Implementation of Enhanced Recovery in Gynecologic Surgery to Improve Outcomes at an Urban Safety-Net Hospital

Mary Louise Fowler, Lizette Mendez, Shawn Whitehead, Bhavesh Shah, Kristen E. Rizza, Melissa Schapero, Elise P. Memmo, Paul M. Hendessi, Ronald E. Iverson, Mallika Anand

Abstract


Background: This study aims to implement an enhanced recovery pathway (ERP) for patients undergoing gynecologic surgery and to track clinical outcomes, including perioperative opioid use and adverse events.

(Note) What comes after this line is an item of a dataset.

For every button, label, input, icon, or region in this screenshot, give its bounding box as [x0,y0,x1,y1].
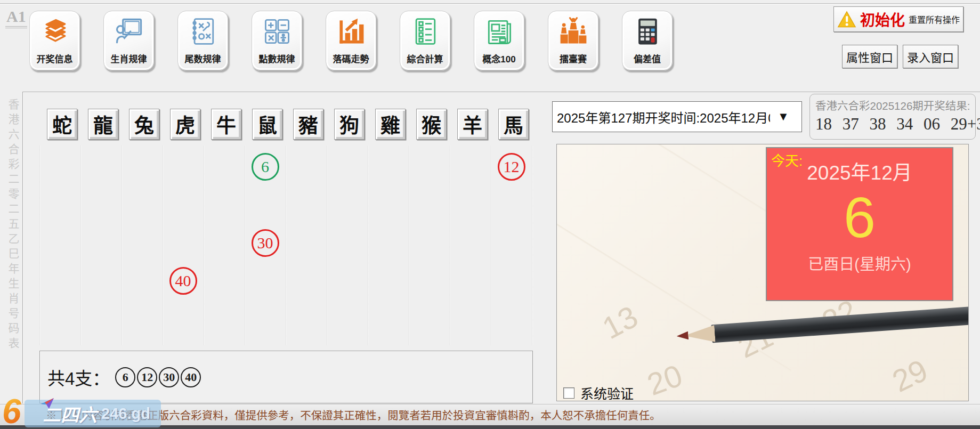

Methods: Patients undergoing gynecologic surgery with a planned overnight stay were eligible. The primary outcome measure was perioperative opioid use in oral morphine milligram equivalents. Secondary outcome measures included bundle completion and length of stay. Balancing measures included rates of total and specific adverse events. Data were stratified by route of surgery and univariate analyses were performed between pre- and post-ERP groups to compare demographic factors and outcome measures. Linear regression analyses were run to assess mean differences in perioperative opioid use and length of stay when adjusting for route of surgery, age, body mass index (BMI), American Society of Anesthesiologists (ASA) status, surgical subspecialty, and postoperative hemoglobin change, and/or bundle completion score.

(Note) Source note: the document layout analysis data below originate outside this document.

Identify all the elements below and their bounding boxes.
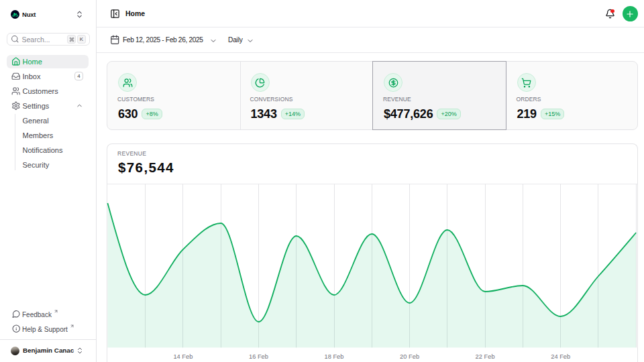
svg-text:16 Feb: 16 Feb — [249, 353, 268, 360]
svg-text:18 Feb: 18 Feb — [325, 353, 344, 360]
svg-text:22 Feb: 22 Feb — [476, 353, 495, 360]
svg-text:14 Feb: 14 Feb — [173, 353, 193, 360]
svg-text:20 Feb: 20 Feb — [400, 353, 419, 360]
svg-text:24 Feb: 24 Feb — [551, 353, 570, 360]
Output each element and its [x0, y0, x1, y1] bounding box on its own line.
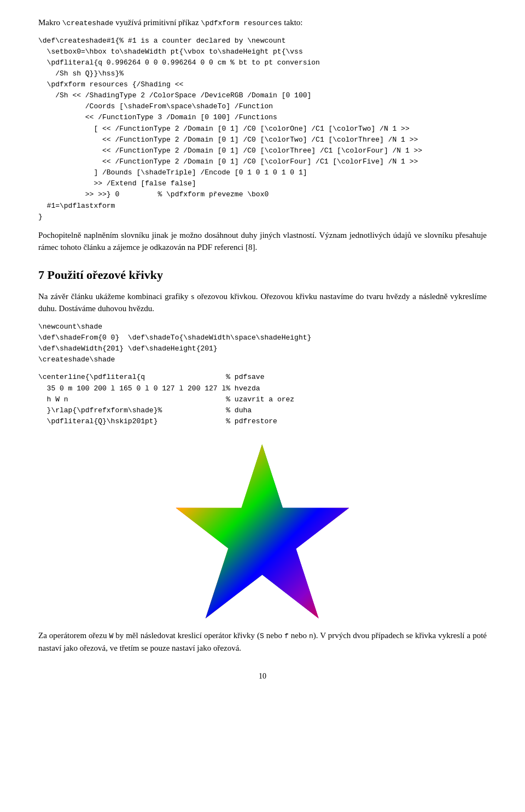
code-right: % pdfsave % hvezda % uzavrit a orez % du…	[226, 372, 487, 427]
section-7-intro: Na závěr článku ukážeme kombinaci grafik…	[38, 290, 487, 315]
star-image-area	[38, 443, 487, 618]
para-1: Pochopitelně naplněním slovníku jinak je…	[38, 229, 487, 254]
code-block-2: \newcount\shade \def\shadeFrom{0 0} \def…	[38, 322, 487, 366]
page-number: 10	[38, 670, 487, 682]
svg-rect-2	[175, 443, 350, 618]
code-block-1: \def\createshade#1{% #1 is a counter dec…	[38, 36, 487, 223]
para-2: Za operátorem ořezu W by měl následovat …	[38, 629, 487, 654]
section-number: 7 Použití ořezové křivky	[38, 268, 163, 282]
code-left: \centerline{\pdfliteral{q 35 0 m 100 200…	[38, 372, 226, 427]
section-7-heading: 7 Použití ořezové křivky	[38, 266, 487, 284]
page-content: Makro \createshade využívá primitivní př…	[38, 16, 487, 682]
intro-text: Makro \createshade využívá primitivní př…	[38, 16, 487, 29]
star-rainbow-svg	[175, 443, 350, 618]
code-block-3: \centerline{\pdfliteral{q 35 0 m 100 200…	[38, 372, 487, 427]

Results: The ERP was implemented in 16 weeks and selected in 63 eligible patients from February 1 to April 30, 2017. ERP bundle completion was significantly higher for all surgical categories following formal pathway implementation. Compared to the pre-ERP cohort, the ERP cohort demonstrated significantly decreased total opioid use in laparotomies (175.5 mg vs. 209.8 mg, P = 0.03) and minimally invasive surgeries (125 mg vs. 170.3 mg, P = 0.018). Additionally, significantly decreased intraoperative opioids were used in both laparotomies (95 mg vs. 105 mg, P = 0.03) and minimally invasive surgeries (75 mg vs. 108.5 mg, P < 0.0001), as well as significantly decreased postoperative opioid use in minimally invasive surgeries (15 mg vs. 45 mg, P = 0.04). A one-point increase in ERP bundle completion score was associated with a 9.2 mg decrease in total opioid used (P = 0.0375) as well as a 4.8 h decrease in length of stay (P < 0.0001) when adjusting for route of surgery, age, BMI, ASA status, surgical subspecialty, and case length. There were no significant differences in adverse events when ERP was used.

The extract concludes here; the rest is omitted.